Seljak has taken you around the world - tell us about the new designs you are working on in Lithuania?
When I went to Sweden to study a Masters in Sustainability Leadership, my proximity to European manufacturing meant we were able to set up a global supply chain. From where some of our yarn is spun out of old woollen sweaters in a small Italian textiles region, to where our blankets are woven in a 93-year-old mill in Lithuania, being based in Sweden meant I could visit these regions, build relationships and understand the local context in person. The mill in Lithuania has Jacquard looms, which enables us to do intricate and abstract patterns (the mill we work within Australia has Dobby looms, which allow for designs like stripes and cheques). So now we weave Karina’s artwork onto the blankets, which has thus far been inspired by the sand dunes of the central desert and the delicate but lively Great Barrier Reef.
It was a learning curve and meant studying a new weaving construction and exploring how colours and designs translate on the loom. It’s been really fun to nerd out about the technical side of weaving and it gives us an opportunity to express our inspiration; the strength and fragility of our natural environment. But our design philosophy reaches beyond aesthetics as we consider all aspects of a product’s life cycle, which is why we take product development slowly.
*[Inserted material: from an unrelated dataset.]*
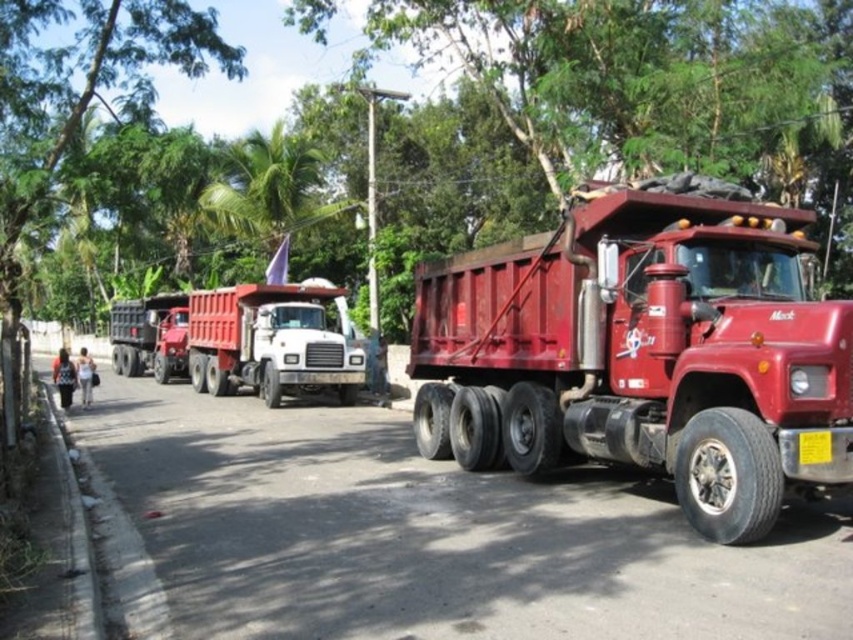 Based on the photo, you are a delivery driver who needs to park your truck between the shiny red trailer truck at center and the matte red dump truck at center. Since you want to ensure there is enough space for your truck which is 2.5 meters wide, can you determine if there is sufficient space between them?

The shiny red trailer truck at center has a lesser width compared to the matte red dump truck at center. The total width between them would be the sum of both widths. However, without knowing their exact widths, it is impossible to determine if there is enough space for a 2.5 meter wide truck. Please check the exact measurements of both trucks before deciding.

You are a pedestrian standing on the sidewalk on the left side of the road. You want to cross the road to reach the shiny red trailer truck at center. Which direction should you walk to get there from the green leafy tree at upper center?

To reach the shiny red trailer truck at center from the green leafy tree at upper center, you should walk to the right since the shiny red trailer truck at center is located to the right of the green leafy tree at upper center.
Here at ELK we admire the work you are doing with the Asylum Seeker Resource Centre - donating a blanket to the centre for every ten that are sold. You have spoken previously about plans for the future and how you would like to employ asylum seekers in your workplace. Where are you at with this at the moment and what are your plans for the future?
Expanding the social impact arm of the business is definitely in the pipeline but we’re not quite large enough to employ people. One day when our operations are scaled and more centralised, we envisage hiring people seeking asylum and refugees to support our production and/or logistics, which is where we need the most help. The catering and cleaning businesses born from the Asylum Seeker Resource Centre are so inspiring!
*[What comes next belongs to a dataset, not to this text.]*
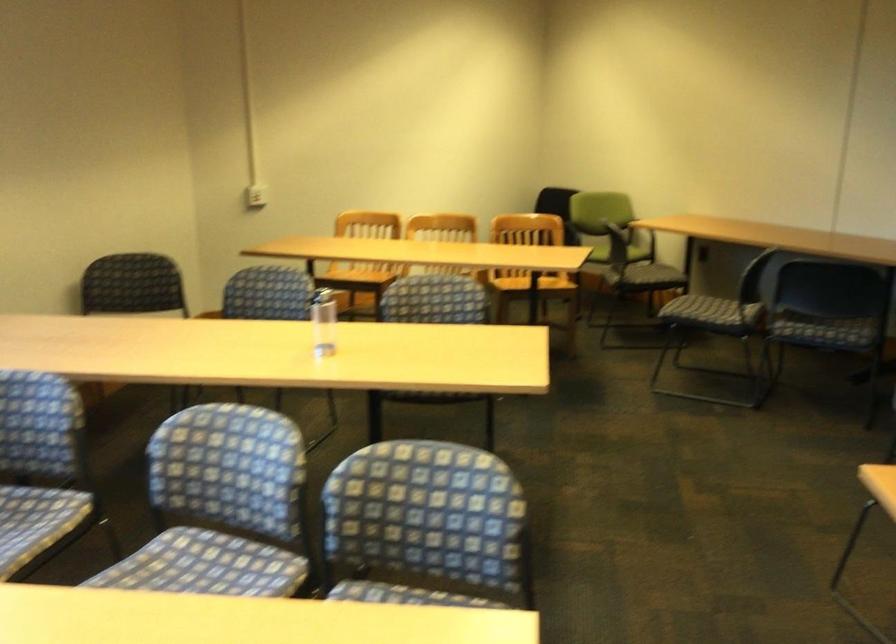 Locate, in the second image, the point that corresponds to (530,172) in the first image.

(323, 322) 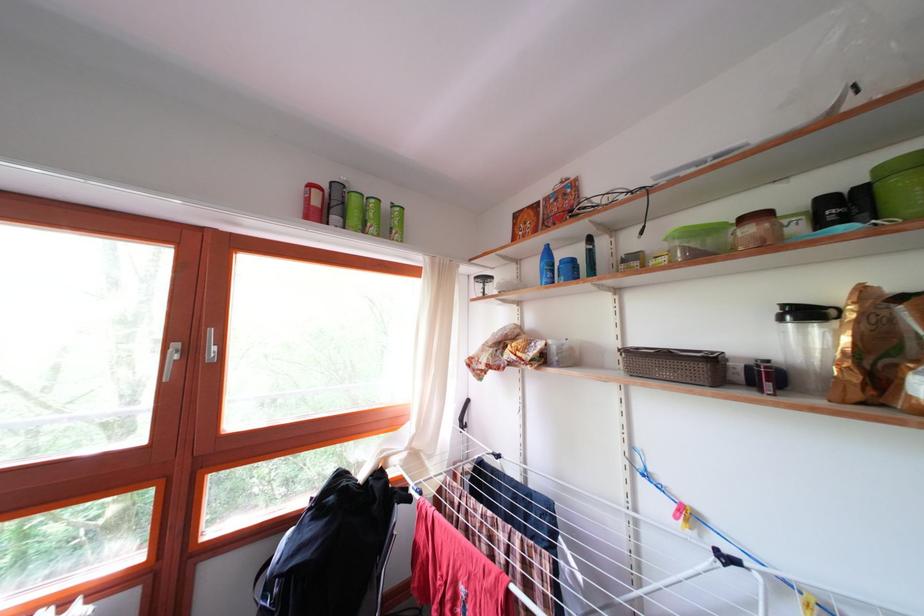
What is brightening up your days at home at the moment?
I’ve been reading a lot! Currently on rotation is Girl, Woman, Other by Bernardine Evaristo, Women Who Run With The Wolves by Clarissa Pinkola (re-reading it!), and Pachinko by Min Jin Lee.
I’ve also been cooking a bunch (huge props to Brissie locals Loop Growers and Food Connect for supplying the goods). Karina has been dancing, meditating and drawing.
We’re just really embracing all the things that we wish we had more time for and taking this time to really slow down and think consciously about what we’d like the “new normal” to be and how we can contribute to that. System change is in the air!